Show that matrix of $T$ has at least dim range $T$ nonzero entries.

This is an exercise from Linear Algebra Done Right, so here's an answer in line with Axler's style: Choose bases $v_1,v_2,...,v_n$ of $V$ and $w_1,w_2,...,w_m$ of $W$ and let $\mathcal{M}(T)$ be the matrix of $T$ with respect to these bases. Column $j$ of $\mathcal{M}(T)$ will consist entirely of zeros iff $Tv_j=0$; equivalently column $j$ has at least one nonzero entry iff $Tv_j \not=0$. So out of the $n$ basis vectors of $V$ say $k \leq n$ of them are mapped to zero; assume without loss that $Tv_1,Tv_2,...,Tv_k=0$. Then $\mathrm{range} \: T = \mathrm{span}(Tv_{k+1},Tv_{k+2},...,Tv_n)$, which has dimension $\leq n-k$ (since these vectors need not be linearly independent.) Now for each $j=k+1,k+2,...,n$, $Tv_j \not=0$ so at least one of the scalars in its basis expansion with respect to the $w_i$'s is nonzero; hence the corresponding column of the matrix has at least one nonzero entry. So each of these $n-k$ vectors contributes at least one nonzero entry to the matrix, so we have at least $n-k$ nonzero entries (which is at least $\mathrm{dim} \: \mathrm{range} \: T$.)

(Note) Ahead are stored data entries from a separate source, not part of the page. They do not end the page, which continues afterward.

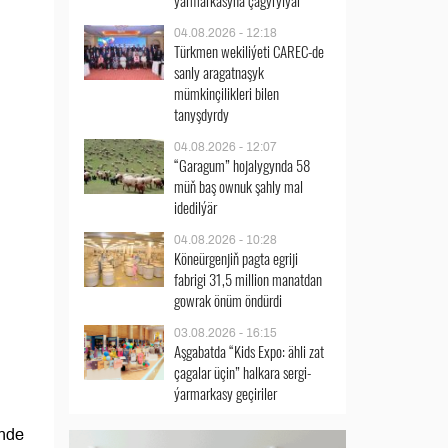
ýarmarkasyna çagyrylýar
04.08.2026 - 12:18
Türkmen wekiliýeti CAREC-de
sanly aragatnaşyk
mümkinçilikleri bilen
tanyşdyrdy
04.08.2026 - 12:07
“Garagum” hojalygynda 58
müň baş ownuk şahly mal
idedilýär
04.08.2026 - 10:28
Köneürgenjiň pagta egriji
fabrigi 31,5 million manatdan
gowrak önüm öndürdi
03.08.2026 - 16:15
Aşgabatda “Kids Expo: ähli zat
çagalar üçin” halkara sergi-
ýarmarkasy geçiriler
inde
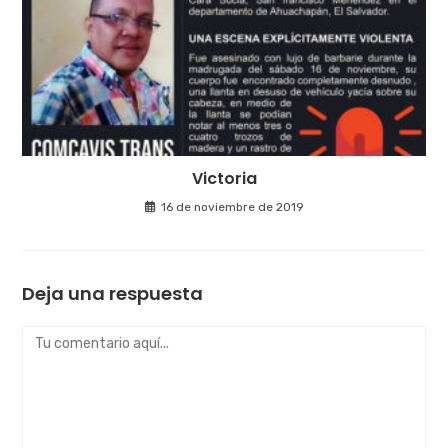
Victoria
16 de noviembre de 2019
Deja una respuesta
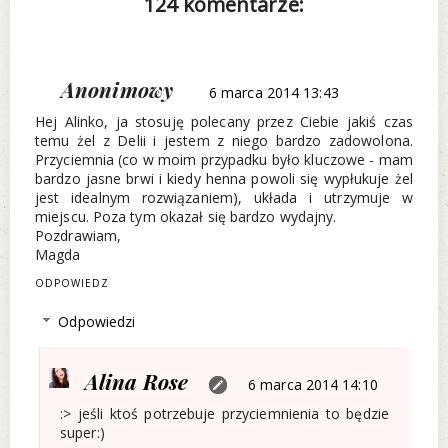
124 komentarze:
Anonimowy
6 marca 2014 13:43
Hej Alinko, ja stosuję polecany przez Ciebie jakiś czas
temu żel z Delii i jestem z niego bardzo zadowolona.
Przyciemnia (co w moim przypadku było kluczowe - mam
bardzo jasne brwi i kiedy henna powoli się wypłukuje żel
jest idealnym rozwiązaniem), układa i utrzymuje w
miejscu. Poza tym okazał się bardzo wydajny.
Pozdrawiam,
Magda
ODPOWIEDZ
Odpowiedzi
Alina Rose
6 marca 2014 14:10
:> jeśli ktoś potrzebuje przyciemnienia to będzie
super:)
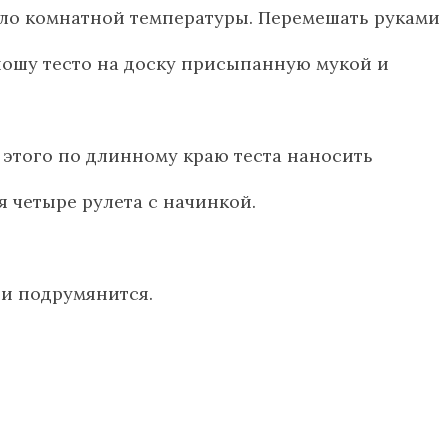
асло комнатной температуры. Перемешать руками
ношу тесто на доску присыпанную мукой и
 этого по длинному краю теста наносить
я четыре рулета с начинкой.
 и подрумянится.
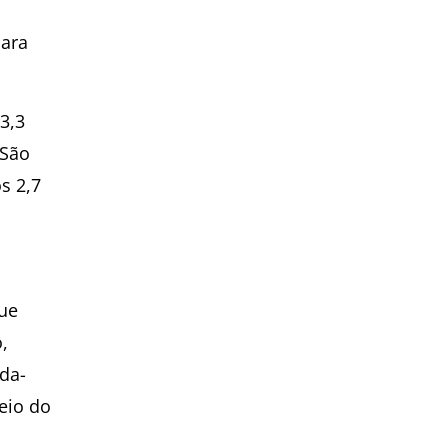
para
3,3
 São
s 2,7
que
,
da-
meio do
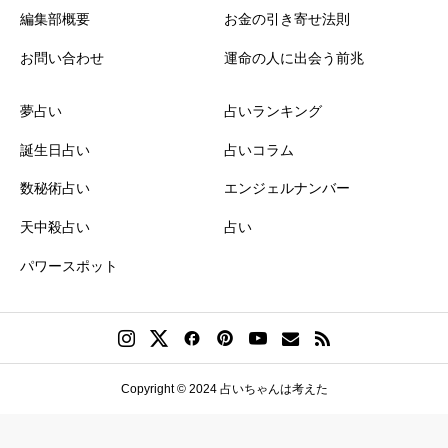
編集部概要
お金の引き寄せ法則
お問い合わせ
運命の人に出会う前兆
夢占い
占いランキング
誕生日占い
占いコラム
数秘術占い
エンジェルナンバー
天中殺占い
占い
パワースポット
Copyright © 2024 占いちゃんは考えた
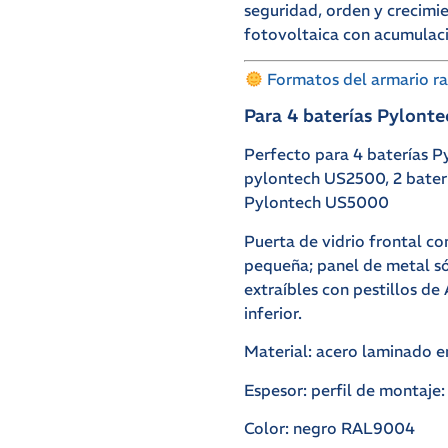
seguridad, orden y crecimie
fotovoltaica con acumulac
Formatos del armario ra
Para 4 baterías Pylon
Perfecto para 4 baterías P
pylontech US2500, 2 bater
Pylontech US5000
Puerta de vidrio frontal co
pequeña; panel de metal só
extraíbles con pestillos de
inferior.
Material: acero laminado e
Espesor: perfil de montaje:
Color: negro RAL9004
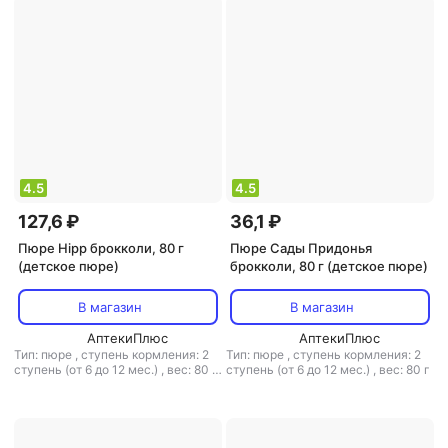
4.5
4.5
127,6 ₽
36,1 ₽
Пюре Hipp брокколи, 80 г
Пюре Сады Придонья
(детское пюре)
брокколи, 80 г (детское пюре)
В магазин
В магазин
АптекиПлюс
АптекиПлюс
Тип: пюре
,
ступень кормления: 2
Тип: пюре
,
ступень кормления: 2
ступень (от 6 до 12 мес.)
,
вес: 80 г
ступень (от 6 до 12 мес.)
,
вес: 80 г
,
объем: 80 мл
,
тип каши:
молочная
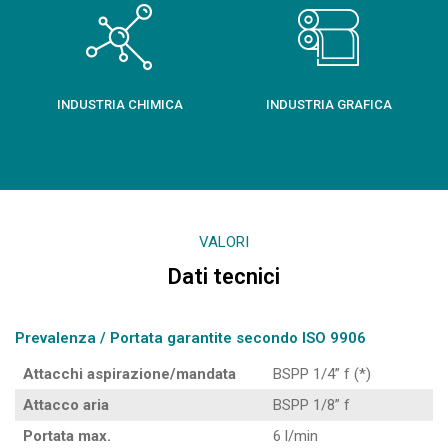
INDUSTRIA CHIMICA
INDUSTRIA GRAFICA
VALORI
Dati tecnici
Prevalenza / Portata garantite secondo ISO 9906
Attacchi aspirazione/mandata
BSPP 1/4” f (*)
Attacco aria
BSPP 1/8” f
Portata max.
6 l/min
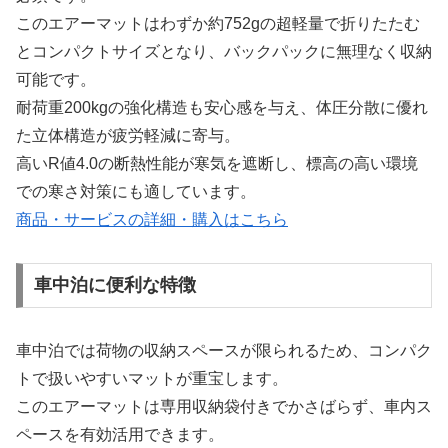
このエアーマットはわずか約752gの超軽量で折りたたむ
とコンパクトサイズとなり、バックパックに無理なく収納
可能です。
耐荷重200kgの強化構造も安心感を与え、体圧分散に優れ
た立体構造が疲労軽減に寄与。
高いR値4.0の断熱性能が寒気を遮断し、標高の高い環境
での寒さ対策にも適しています。
商品・サービスの詳細・購入はこちら
車中泊に便利な特徴
車中泊では荷物の収納スペースが限られるため、コンパク
トで扱いやすいマットが重宝します。
このエアーマットは専用収納袋付きでかさばらず、車内ス
ペースを有効活用できます。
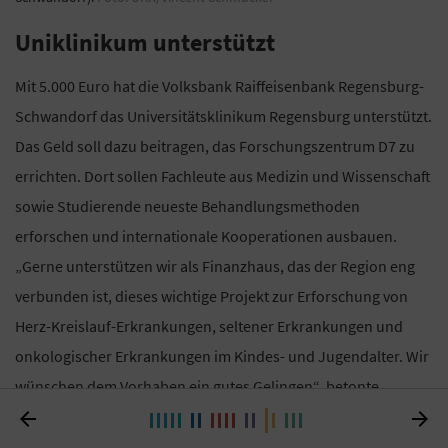
Uniklinikum unterstützt
Mit 5.000 Euro hat die Volksbank Raiffeisenbank Regensburg-
Schwandorf das Universitätsklinikum Regensburg unterstützt.
Das Geld soll dazu beitragen, das Forschungszentrum D7 zu
errichten. Dort sollen Fachleute aus Medizin und Wissenschaft
sowie Studierende neueste Behandlungsmethoden
erforschen und internationale Kooperationen ausbauen.
„Gerne unterstützen wir als Finanzhaus, das der Region eng
verbunden ist, dieses wichtige Projekt zur Erforschung von
Herz-Kreislauf-Erkrankungen, seltener Erkrankungen und
onkologischer Erkrankungen im Kindes- und Jugendalter. Wir
wünschen dem Vorhaben ein gutes Gelingen“, betonte
Wolfgang Völkl, Vorstandssprecher der Volksbank


Raiffeisenbank Regensburg-Schwandorf.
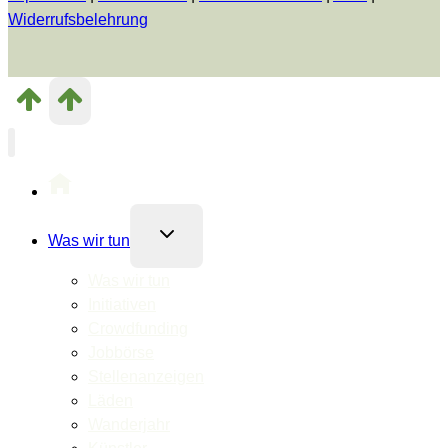
Widerrufsbelehrung
Untermenü
Was wir tun
umschalten
Was wir tun
Initiativen
Crowdfunding
Jobbörse
Stellenanzeigen
Läden
Wanderjahr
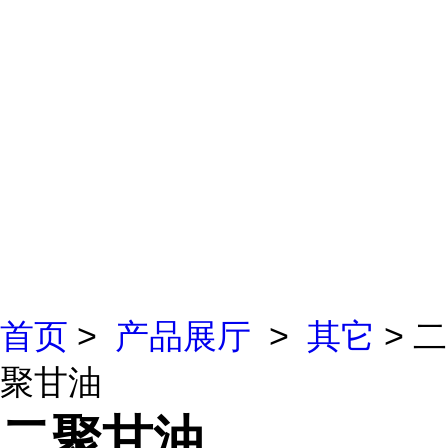
首页
>
产品展厅
>
其它
> 二
聚甘油
二聚甘油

Take a basis $v_1, ..., v_n$ of $V$ and a basis $w_1, ..., w_n$ of $W$. The rank of $\text{Mat}(v_i, w_i, T)$ is at most the amount of nonzero collumns, as zero vectors in a list do not contribute to the span of the list of collumns. But the number of nonzero collumns is bounded by the number of nonzero entries. Therefore the rank of $\text{Mat}(v_i, w_i, T)$ can be no more than the number of nonzero entries it contains.